Tuesday 13 October 2015

Visual Studio 2015, ICU, and error LNK2005

I'll begin by saying that I'm just going to ignore the fact that I haven't written anything in nearly nine months.

So...

While building ICU 56.1 with VS 2015, I was greeted with thousands of errors like this (also described here by someone who came across the same problem):

error LNK2005: "public: static bool const
std::numeric_limits<unsigned short>::is_signed"
(?is_signed@?$numeric_limits@...@std@@2_NB) already defined in
ParagraphLayout.obj

This is defined in <limits>, in a statement like this:

_STCONS(bool, is_signed, false);

Looking at the pre-processor output, we can see its actual definition:

static constexpr bool is_signed = (bool)(false);

If I understood the Standard correctly, this should be OK, and there should be no duplicate symbols during linking. So, I was still missing a logical cause for this.

The usual internet search for «ICU LNK2005» didn't bring anything useful, except for the link above.

Then, as I concentrated my search on LNK2005, I came across this post. The same mysterious behaviour, but now there was a plausible explanation, in a comment by MS's Stephan T. Lavavej, in a quoted post from an MSDN blog:

We recommend against using /Za, which is best thought of as "enable extra conformance and extra compiler bugs", because it activates rarely-used and rarely-tested codepaths. I stopped testing the STL with /Za years ago, when it broke perfectly conformant code like vector<unique_ptr<T>>.  
That compiler bug was later fixed, but I haven't found the time to go re-enable that /Za test coverage.
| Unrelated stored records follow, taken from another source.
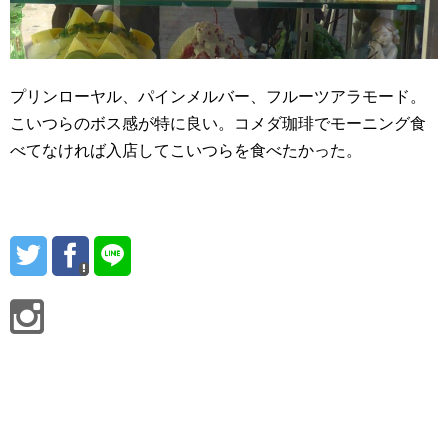
プリンローヤル、パインメルバー、フルーツアラモード。
こいつらのボス感が特に良い。コメダ珈琲でモーニング食
べてなければ入店してこいつらを食べたかった。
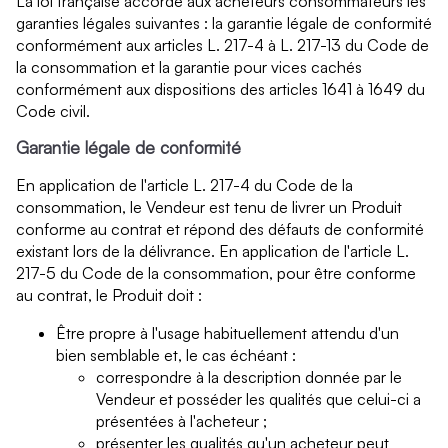
La loi française accorde aux acheteurs consommateurs les
garanties légales suivantes : la garantie légale de conformité
conformément aux articles L. 217-4 à L. 217-13 du Code de
la consommation et la garantie pour vices cachés
conformément aux dispositions des articles 1641 à 1649 du
Code civil.
Garantie légale de conformité
En application de l'article L. 217-4 du Code de la
consommation, le Vendeur est tenu de livrer un Produit
conforme au contrat et répond des défauts de conformité
existant lors de la délivrance. En application de l'article L.
217-5 du Code de la consommation, pour être conforme
au contrat, le Produit doit :
Être propre à l'usage habituellement attendu d'un
bien semblable et, le cas échéant :
correspondre à la description donnée par le
Vendeur et posséder les qualités que celui-ci a
présentées à l'acheteur ;
présenter les qualités qu'un acheteur peut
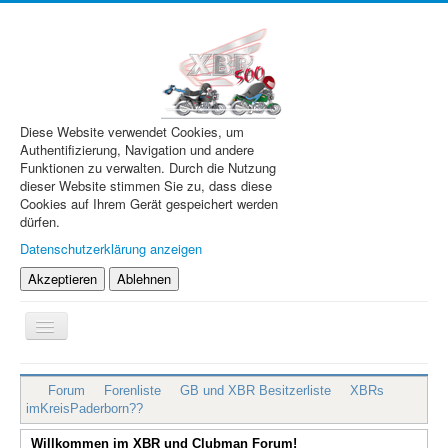
Diese Website verwendet Cookies, um
Authentifizierung, Navigation und andere
Funktionen zu verwalten. Durch die Nutzung
dieser Website stimmen Sie zu, dass diese
Cookies auf Ihrem Gerät gespeichert werden
dürfen.
Datenschutzerklärung anzeigen
Akzeptieren
Ablehnen
Navigation
an/aus
XBR.de
Forum
Forenliste
GB und XBR Besitzerliste
XBRs
Technik
imKreisPaderborn??
Forum
Willkommen im XBR und Clubman Forum!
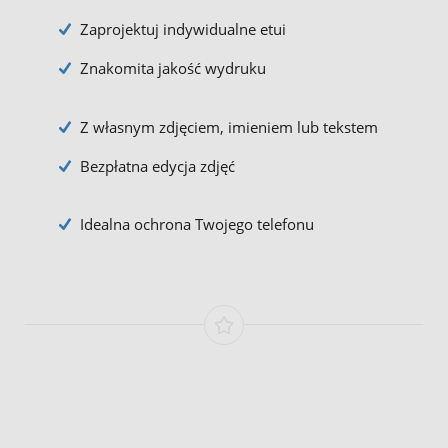
Zaprojektuj indywidualne etui
Znakomita jakość wydruku
Z własnym zdjęciem, imieniem lub tekstem
Bezpłatna edycja zdjęć
Idealna ochrona Twojego telefonu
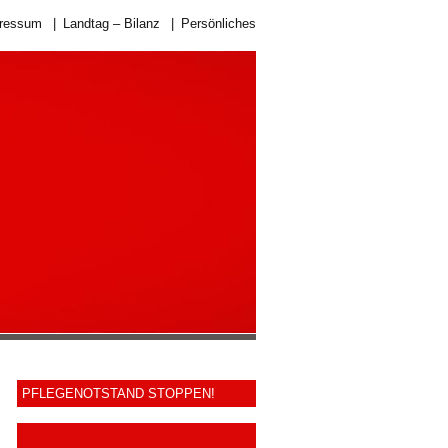
ressum
|
Landtag – Bilanz
|
Persönliches
PFLEGENOTSTAND STOPPEN!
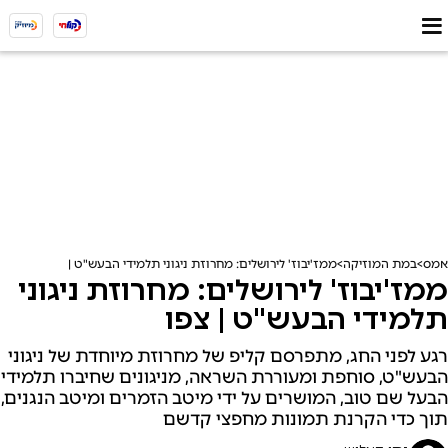
אמס
במת המוזיקה
ממז'יבוז' לירושלים: מחרוזת ניגוני תלמידי הבעש"ט | צפו
ממז'יבוז' לירושלים: מחרוזת ניגוני
תלמידי הבעש"ט | צפו
רגע לפני החג, מתפרסם קליפ של מחרוזת מיוחדת של ניגוני
הבעש"ט, סוחפת ומעוררת השראה, מניגונים שחיברו תלמידי
הבעל שם טוב, המושרים על ידי מיטב הזמרים ומיטב הנגנים,
תוך כדי הקרנת תמונות מחפצי קדשם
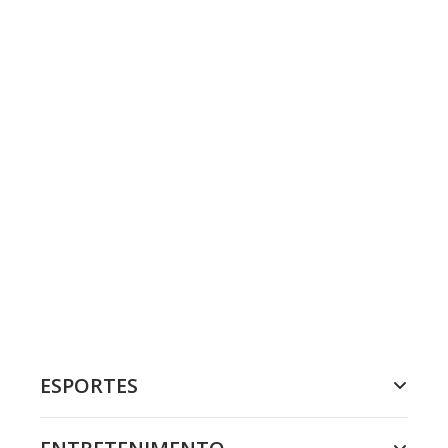
ESPORTES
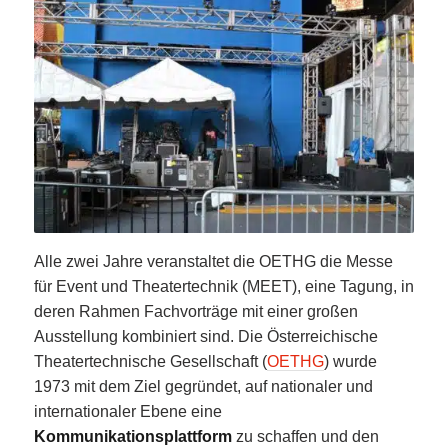
Alle zwei Jahre veranstaltet die OETHG die Messe
für Event und Theatertechnik (MEET), eine Tagung, in
deren Rahmen Fachvorträge mit einer großen
Ausstellung kombiniert sind. Die Österreichische
Theatertechnische Gesellschaft (
OETHG
) wurde
1973 mit dem Ziel gegründet, auf nationaler und
internationaler Ebene eine
Kommunikationsplattform
zu schaffen und den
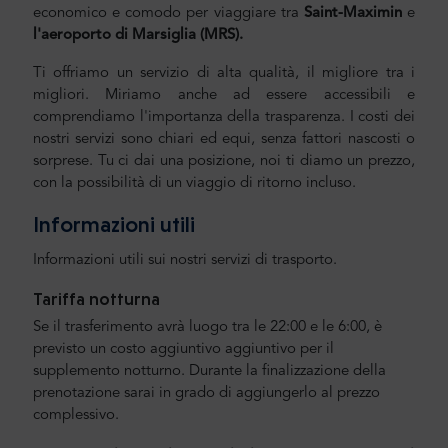
economico e comodo per viaggiare tra
Saint-Maximin
e
l'aeroporto di
Marsiglia
(MRS).
Ti offriamo un servizio di alta qualità, il migliore tra i
migliori. Miriamo anche ad essere accessibili e
comprendiamo l'importanza della trasparenza. I costi dei
nostri servizi sono chiari ed equi, senza fattori nascosti o
sorprese. Tu ci dai una posizione, noi ti diamo un prezzo,
con la possibilità di un viaggio di ritorno incluso.
Informazioni utili
Informazioni utili sui nostri servizi di trasporto.
Tariffa notturna
Se il trasferimento avrà luogo tra le 22:00 e le 6:00, è
previsto un costo aggiuntivo aggiuntivo per il
supplemento notturno. Durante la finalizzazione della
prenotazione sarai in grado di aggiungerlo al prezzo
complessivo.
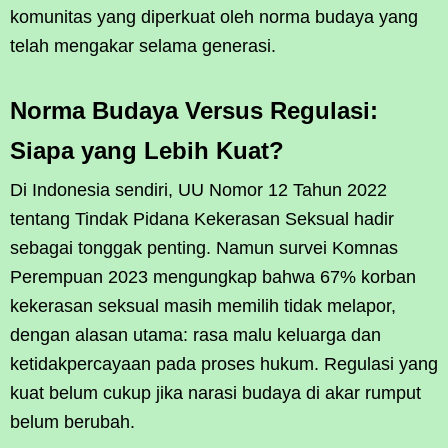
komunitas yang diperkuat oleh norma budaya yang
telah mengakar selama generasi.
Norma Budaya Versus Regulasi:
Siapa yang Lebih Kuat?
Di Indonesia sendiri, UU Nomor 12 Tahun 2022
tentang Tindak Pidana Kekerasan Seksual hadir
sebagai tonggak penting. Namun survei Komnas
Perempuan 2023 mengungkap bahwa 67% korban
kekerasan seksual masih memilih tidak melapor,
dengan alasan utama: rasa malu keluarga dan
ketidakpercayaan pada proses hukum. Regulasi yang
kuat belum cukup jika narasi budaya di akar rumput
belum berubah.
Implementing missing features and fixing bugs affecting all users has been higher priority than supporting this discouraged and rarely-used compiler option.

So, after removing /Za from all projects in ICU's allinone VS Solution (Project Properties -> Configuration Properties -> C/C++ -> Language -> Disable Language Exceptions -> No), I was able to build it with no errors, on all configurations (x86/x64, debug/release).

Apparently, it's one of those rare cases where the error is actually in the compiler, not in the code.